[[ AVAILABLE DATA, beginning ]]
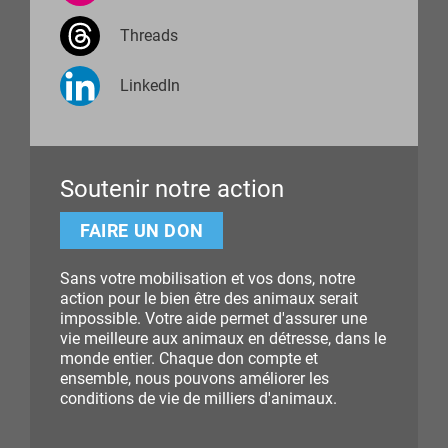
Threads
LinkedIn
Soutenir notre action
FAIRE UN DON
Sans votre mobilisation et vos dons, notre
action pour le bien être des animaux serait
impossible. Votre aide permet d'assurer une
vie meilleure aux animaux en détresse, dans le
monde entier. Chaque don compte et
ensemble, nous pouvons améliorer les
conditions de vie de milliers d'animaux.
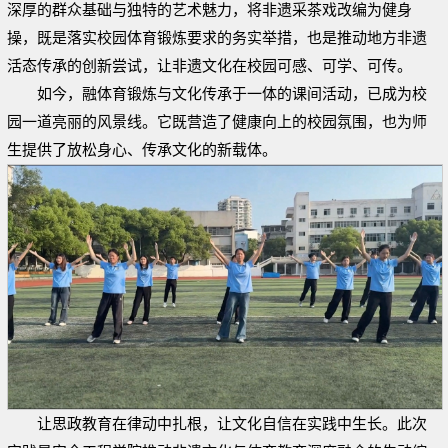
深厚的群众基础与独特的艺术魅力，将非遗采茶戏改编为健身
操，既是落实校园体育锻炼要求的务实举措，也是推动地方非遗
活态传承的创新尝试，让非遗文化在校园可感、可学、可传。
如今，融体育锻炼与文化传承于一体的课间活动，已成为校
园一道亮丽的风景线。它既营造了健康向上的校园氛围，也为师
生提供了放松身心、传承文化的新载体。
让思政教育在律动中扎根，让文化自信在实践中生长。
此次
[[ AVAILABLE DATA, end ]]
:: ACTIVITY ::
Whenever a line of the records holds the string "animaux", pick it out and copy it.

:: RESPONSE BOX ::
action pour le bien être des animaux serait
vie meilleure aux animaux en détresse, dans le
conditions de vie de milliers d'animaux.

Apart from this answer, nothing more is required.